Gunica is a small river in Poland, a left tributary of the Oder near Police.

==Geography==
The river flows through the areas of the Wkrzańska Plain, also known as the Plain Plain. It flows from sources near the village of Łęgi in the commune of Dobra (Szczecińska). Flowing in the east, it continues through the surroundings of the village of Stolec, the Świdwie lake and the Świdwie reserve area, and the village of Węgornik in the Police commune. From the north the river passes through the villages of Tanowo Witorza, pass and Tatinie. Just behind Tatynia on the river, the boundary separating the city of Police from the village of Wieńkowo located on the River Gunica is established. Ok. 3 km after passing through the northern district of Police - Jasienica, it flows into the Oder bub, just at its confluence with Roztoka Odrzańska.

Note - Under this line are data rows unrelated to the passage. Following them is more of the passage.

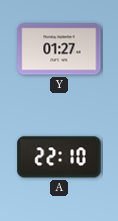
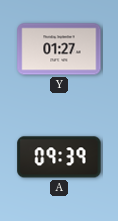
A: 22:10 -> 09:39
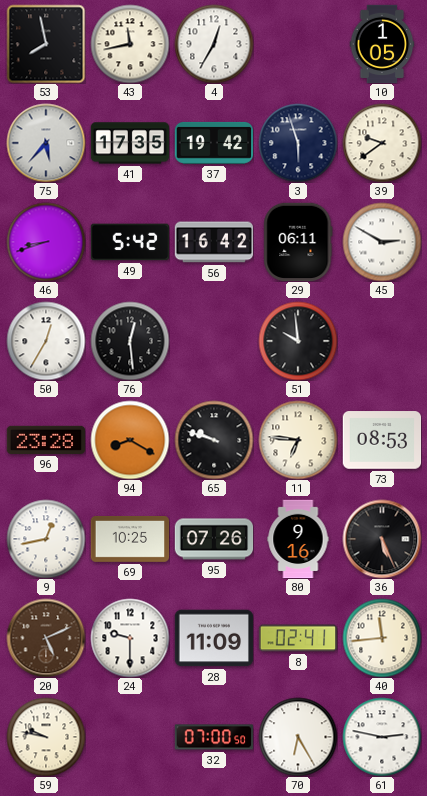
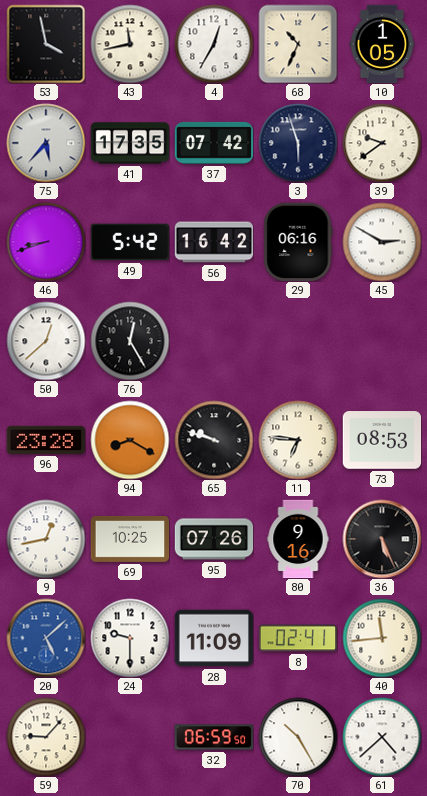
53: 7:58 -> 3:58
68: none -> 10:34
37: 19:42 -> 07:42
29: 06:11 -> 06:16
50: 12:35 -> 12:38
76: 12:29 -> 12:25
51: 9:59 -> none
20: 5:11 -> 5:08
20 dial: brown -> blue
59: 9:47 -> 9:07
32: 07:00 -> 06:59
70: 6:25 -> 10:25
61: 2:47 -> 4:38
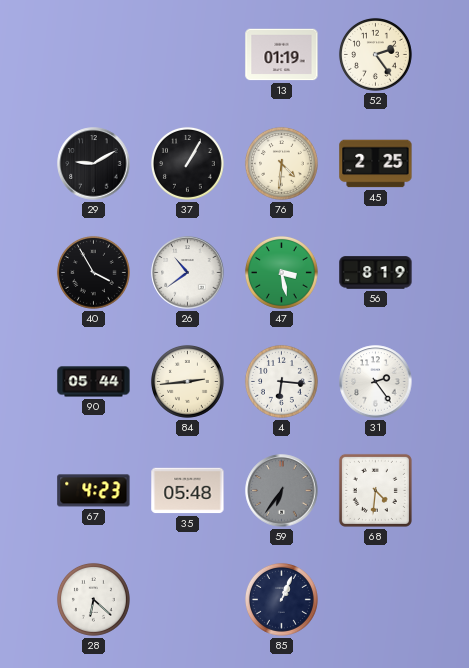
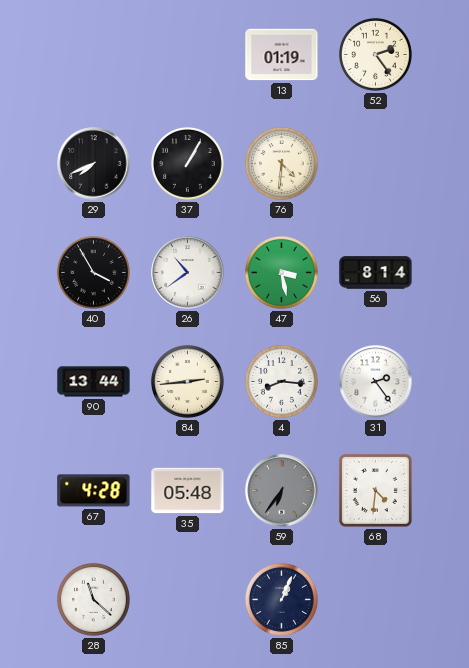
29: 9:10 -> 7:41
45: 2:25 -> none
56: 8:19 -> 8:14
90: 05:44 -> 13:44
4: 6:16 -> 8:16
67: 4:23 -> 4:28
28: 6:22 -> 11:22
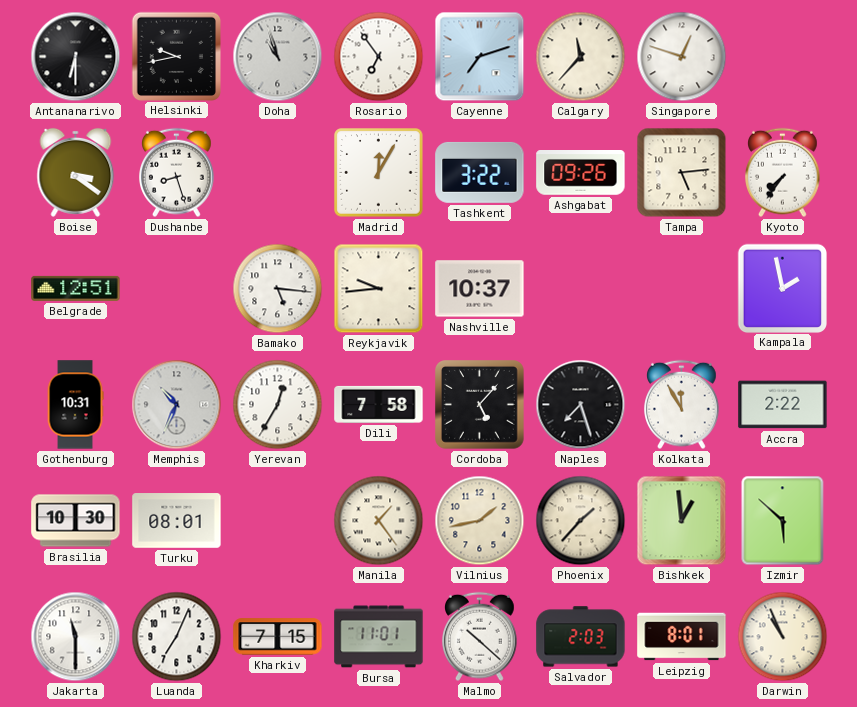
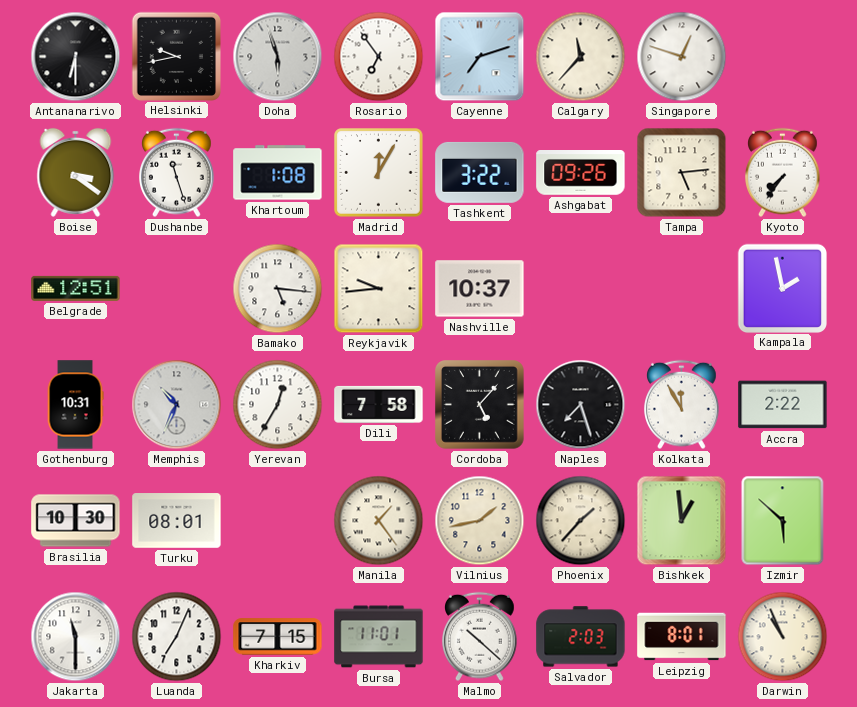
Doha: 10:57 -> 5:57
Dushanbe: 8:27 -> 11:27
Khartoum: none -> 1:08
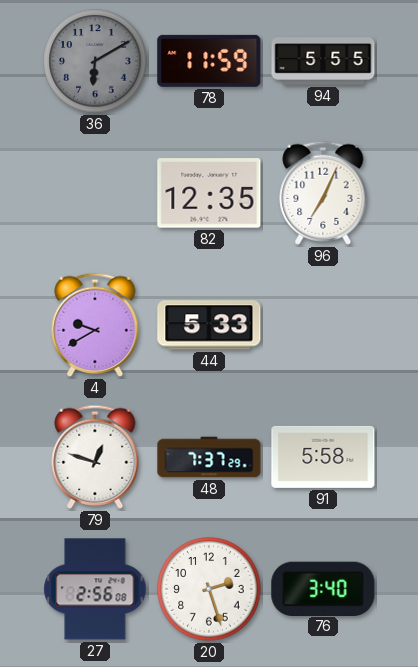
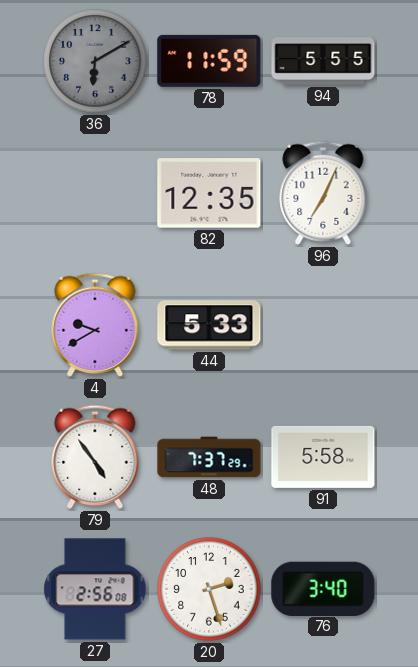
79: 12:48 -> 4:54
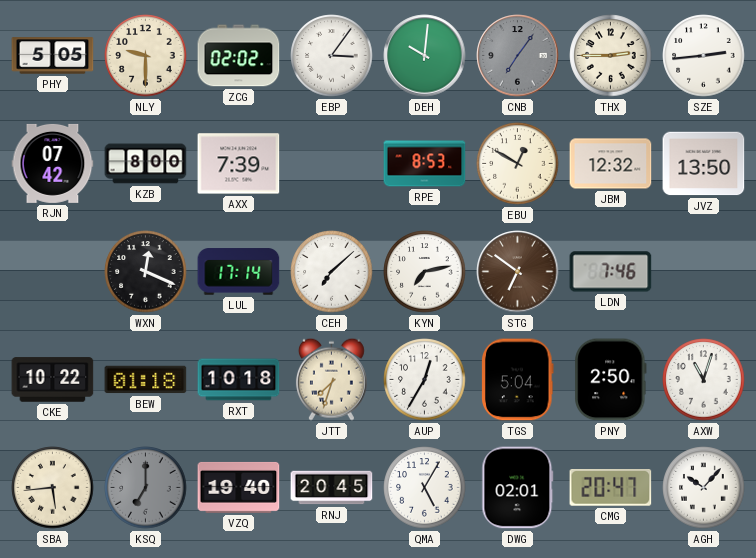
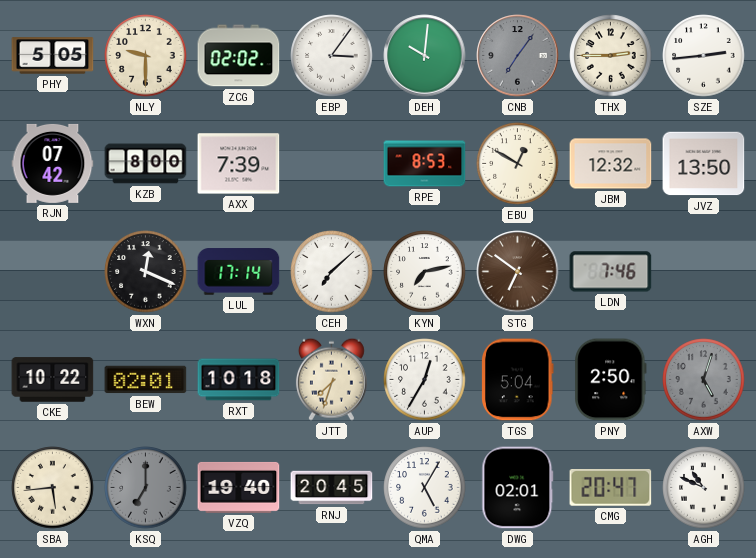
BEW: 01:18 -> 02:01
AXW: 11:03 -> 5:03
AXW dial: white -> grey
AGH: 10:07 -> 10:49
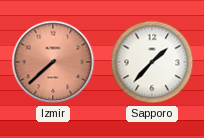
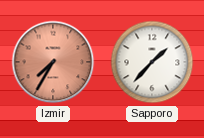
Izmir: 7:38 -> 7:35
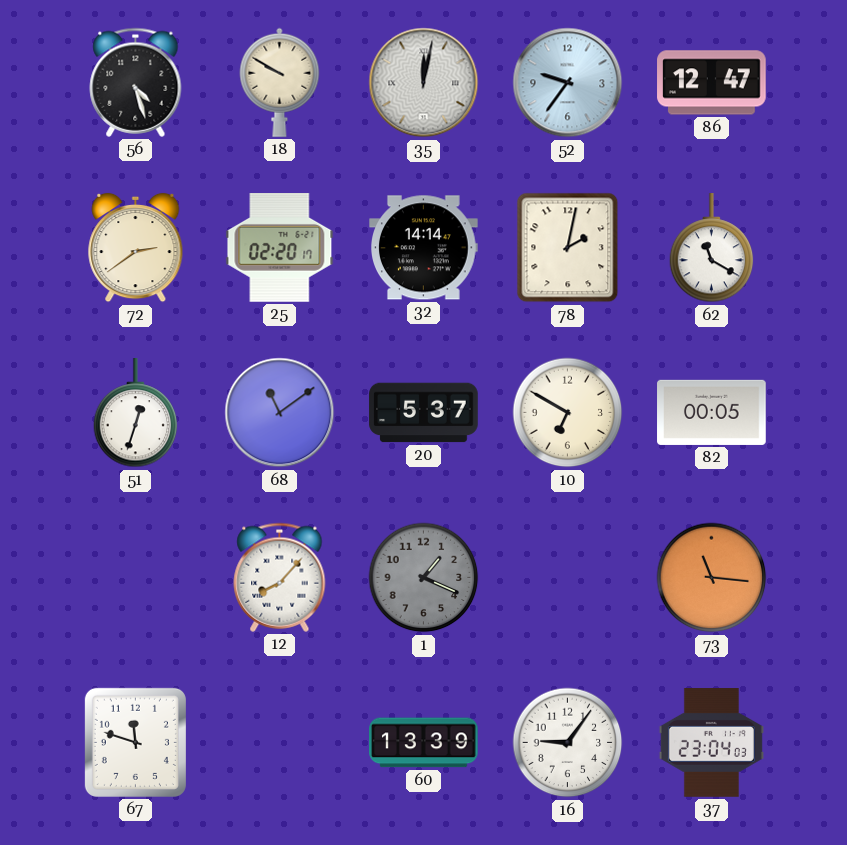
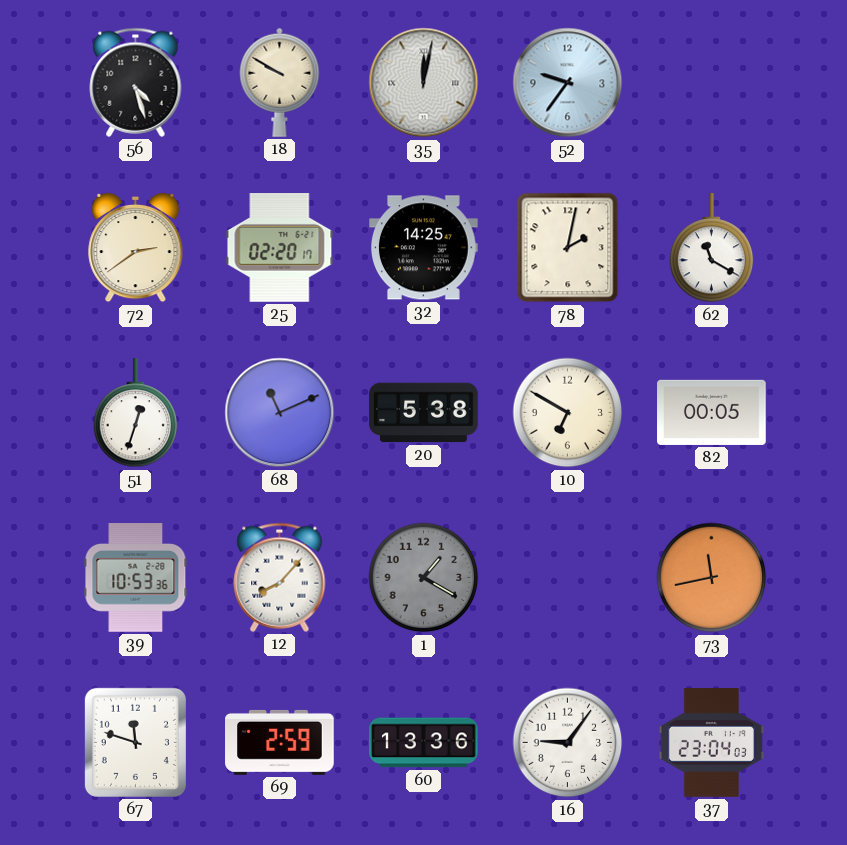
86: 12:47 -> none
32: 14:14 -> 14:25
68: 11:09 -> 11:11
20: 5:37 -> 5:38
39: none -> 10:53
1: 1:19 -> 1:20
73: 11:16 -> 11:43
69: none -> 2:59
60: 13:39 -> 13:36
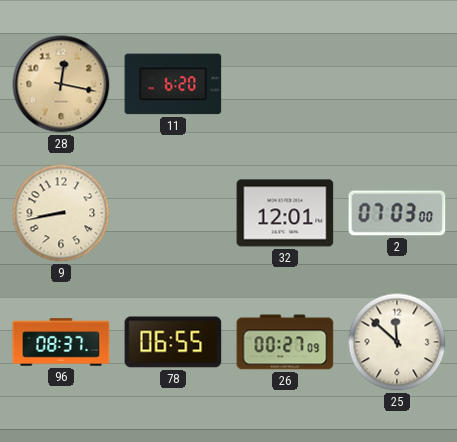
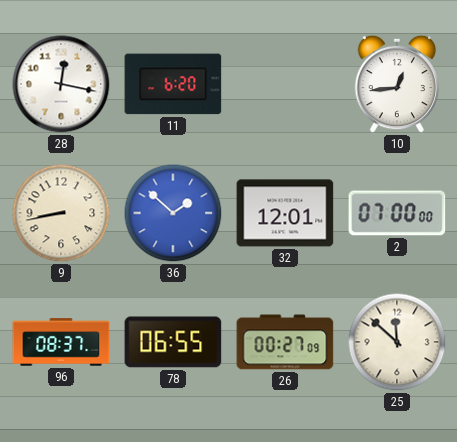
28 dial: champagne -> white
10: none -> 12:44
36: none -> 1:52
2: 07:03 -> 07:00
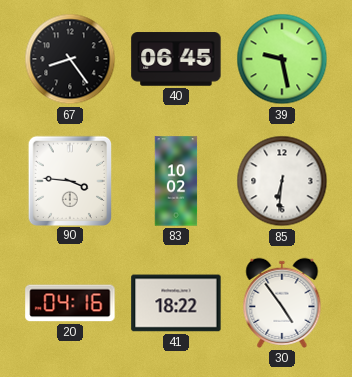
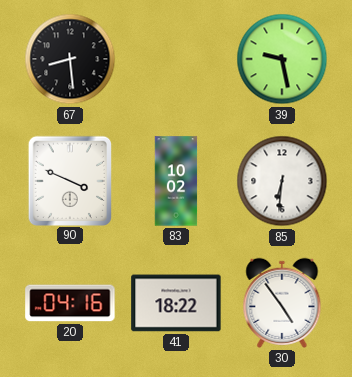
67: 8:24 -> 8:29
40: 06:45 -> none
90: 3:46 -> 3:49
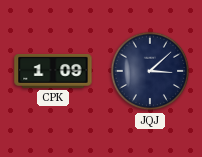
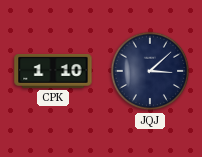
CPK: 1:09 -> 1:10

In the area of the estuary to the waters of Gunica, they connect with the waters of the Jasienica stream.

There are fish such as perch, roach, zander, burbot, bream, tench, pike, etc. [necessary footnote]
The area of the Lower Oder Valley near the mouth of the Gunica River falls within the borders of the Ujście Odry area and the Szczecin Lagoon of the Natura 2000 network.
Puszcza Wkrzańska
canoe trail (length approx. 20 km): Węgornik - Tanowo - Witorza - Tatynia - Wieńkowo - Police (Jasienica).
There are several architectural monuments located on the banks of the river. This includes a church in Tatynia, St. Apostles Peter and Paul in Police-Jasienica, and the ruins of the Augustinian monastery in Police-Jasienica.